Örneğin Özdağ’ın ASAM adlı kurumu vardı, tıpkı SADAT gibi o da bir devlet kuruluşudur. Güya sosyolojik araştırma yapıyormuş gibi görünen ama aslında SADAT’tan farkı olmayan bir kuruluş. Mecliste bu konu hakkında konuşurken evvela ‘terörle aranıza mesafe koyun’ dedim. Çünkü SADAT bir terör kuruluşudur.”

İNSANLAR HÜCRE EVLERİNİ PARMAKLA GÖSTERİYOR

Kemal Bülbül, DAİŞ ve AKP zihniyetinin hala birlikte hareket ettiğini anlatırken, hem geçmişten hem de günümüzden örnekler verirken 7 Haziran ile 1 Kasım arasındaki politikanın farklı şekilde devam ettiğini söylüyor: “Bugün Suriye'de aslında sorun bitti. Kürt halkının ya da oradaki farklı kimliklerin ne olacağı konusunda aşağı yukarı bir ortak tutum oluştu. Fakat bu ortak tutumu bozan bir Türkiye var bir de DAİŞ. Bunun dışında herkes müzakere etmek, tartışmak lazım diyor. Fakat DAİŞ ve AKP ne görüşmeden, ne konuşmadan, ne müzakereden söz ediyor. Ret, inkar, şantaj ve tehditten söz ediyor. 

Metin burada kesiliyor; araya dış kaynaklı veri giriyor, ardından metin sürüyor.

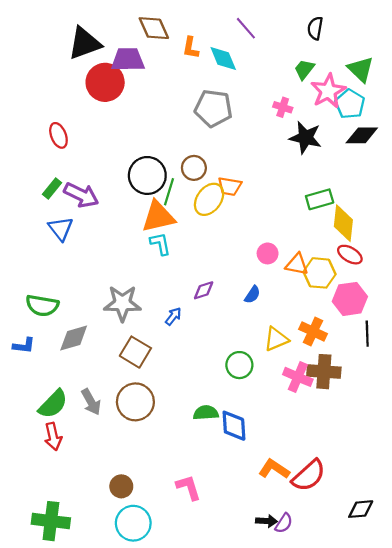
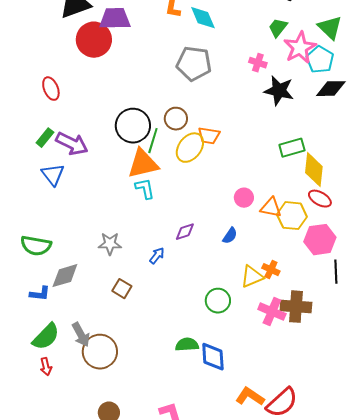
gray star: (122, 303) -> (110, 244), size x0.7
orange cross: (313, 331) -> (271, 270), moved, size x0.7
blue L-shape: (24, 346) -> (40, 294), moved
brown square: (135, 352) -> (122, 289), size x0.7
brown circle: (135, 402) -> (100, 352), moved
red arrow: (53, 437) -> (46, 367), size x0.7

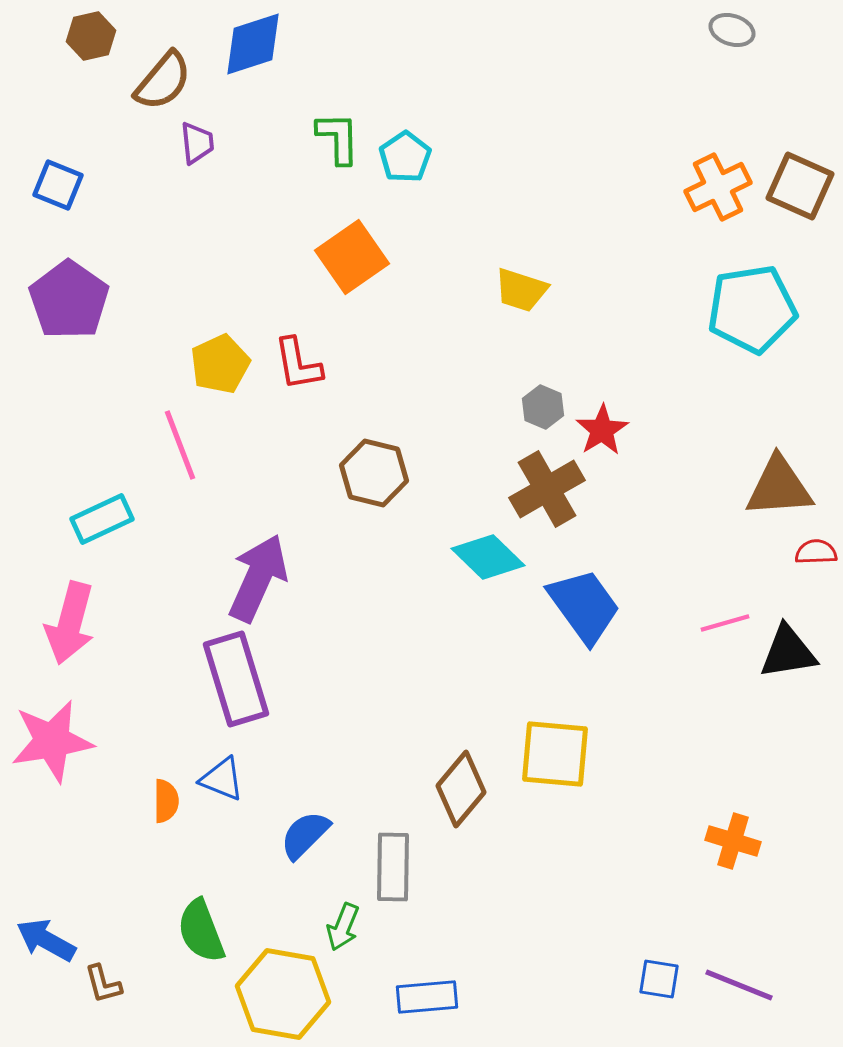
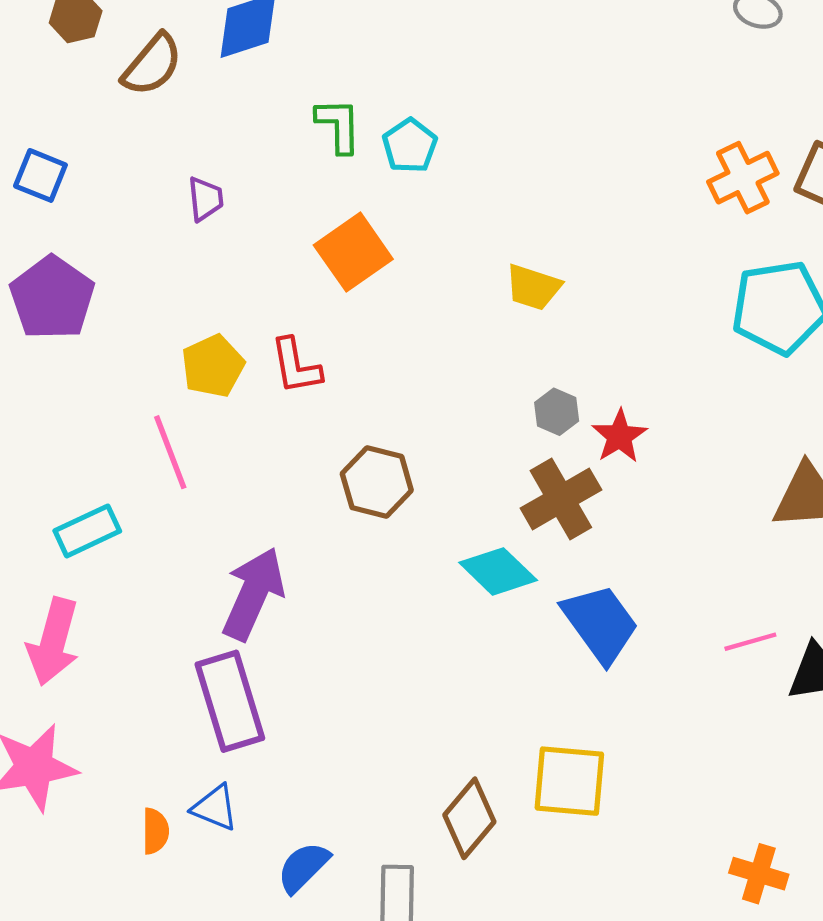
purple trapezoid: (197, 143) -> (205, 199), moved

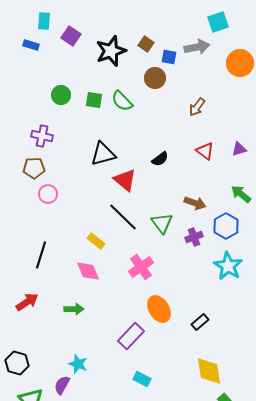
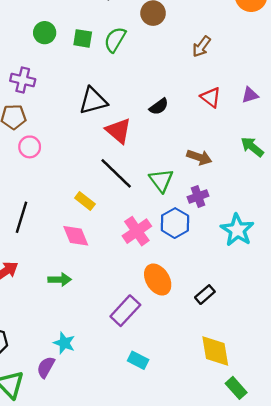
green semicircle: (122, 101) -> (115, 40), turned 75
blue hexagon: (226, 226) -> (175, 223), moved

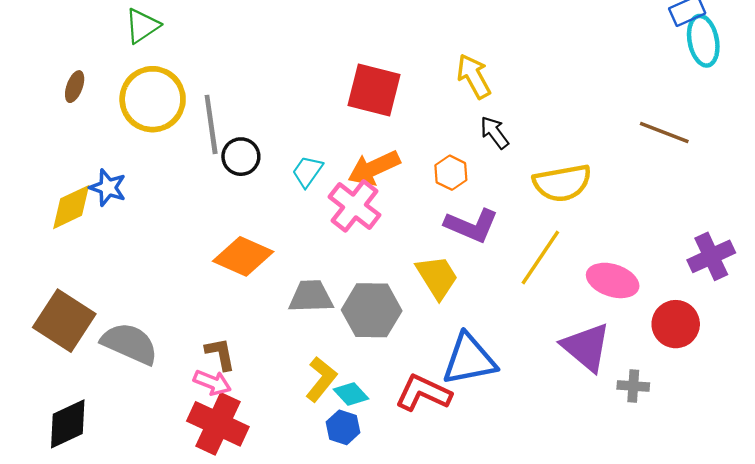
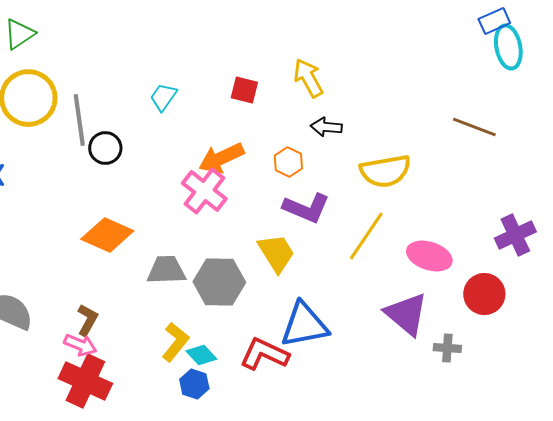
red square: (374, 90) -> (244, 90), moved, size x0.6
black arrow: (494, 132) -> (326, 127), turned -48
cyan trapezoid: (307, 171) -> (163, 97), moved
brown L-shape: (220, 354) -> (87, 320), turned 40

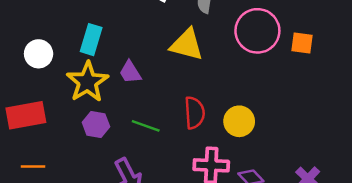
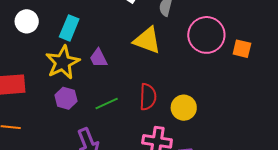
white circle: (39, 54) -> (27, 21), moved
green line: (146, 126) -> (107, 104), turned -50

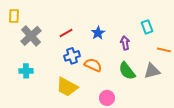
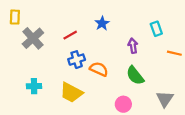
blue star: (98, 33) -> (102, 23), moved
cyan cross: (26, 71) -> (34, 86), moved
gray triangle: (152, 71) -> (165, 99), moved, turned -42
pink circle: (107, 98) -> (123, 104), moved

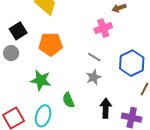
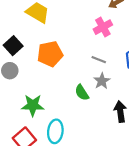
green star: (41, 80) -> (33, 105), moved
green semicircle: (68, 100) -> (82, 93), moved

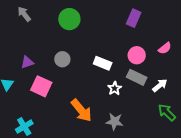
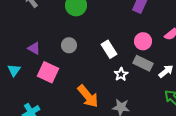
purple triangle: (27, 62) -> (34, 48), turned 48
white rectangle: (103, 63) -> (109, 49), turned 36

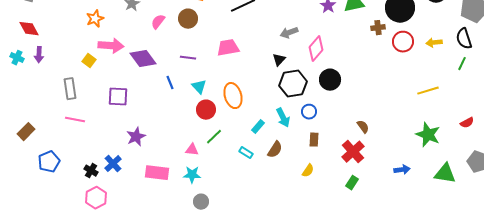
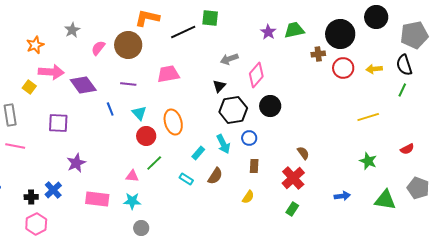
brown circle: (188, 19) -> (128, 45), size x1.4
green star: (428, 135) -> (368, 161), size x0.7
black cross: (91, 171) -> (31, 197), turned -32

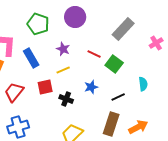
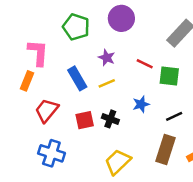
blue rectangle: (31, 58) -> (77, 78), moved
green square: (114, 64) -> (169, 76), turned -30
red square: (45, 87) -> (85, 120), moved
blue cross: (18, 127) -> (51, 153), turned 35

Herkes hatırlar ki Belçika'da, Fransa'da, şurada burada DAİŞ’in havaalanı bombalaması ya da sokakta katliam yapmasının hemen öncesinde ve her defasında Recep Tayyip Erdoğan'ın ‘ey Avrupa’ diyordu. Ne hikmetse bu olaylar da öyle gerçekleşiyordu. Bugün hala Antep'te, Urfa'da ve Adıyaman'da DAİŞ’in hücre evleri var. İnsanlar parmakla gösteriyor. Etrafına yüksek duvarlar yapılmış, bütün ihtiyaçları karşılanıyor buralarda. Daha yakın bir zamanda, bir DAİŞ canisinin hastanede tedavi gördüğü açık bir şekilde yansıdı medyaya. Dolayısıyla Ümit Özdağ'ın söylediği doğrudur. Fakat Ümit Özdağ bu doğruyu söylemekle aklanmaz. Ümit Özdağ da bunun ortaklarından biridir. 

Ayrıca 7 Haziran'la 1 Kasım arasında Suruç, Ankara katliamı ve birçok şey yaşandı. AKP nezdinde o süreç bitmiş değil. 7 Haziran- 1 Kasım arasında yaptıkları hala devam ediyor. Bu uygulama artık insanları hapiste çürüterek, katlederek ve hapiste ölüme mahkûm ederek, tedavi etmeyerek sürüyor. Sayın Öcalan'a uyduruk gerekçeler disiplin cezaları vermeleri, tecridi daha da artırmaları vs. ile yapıyorlar artık.”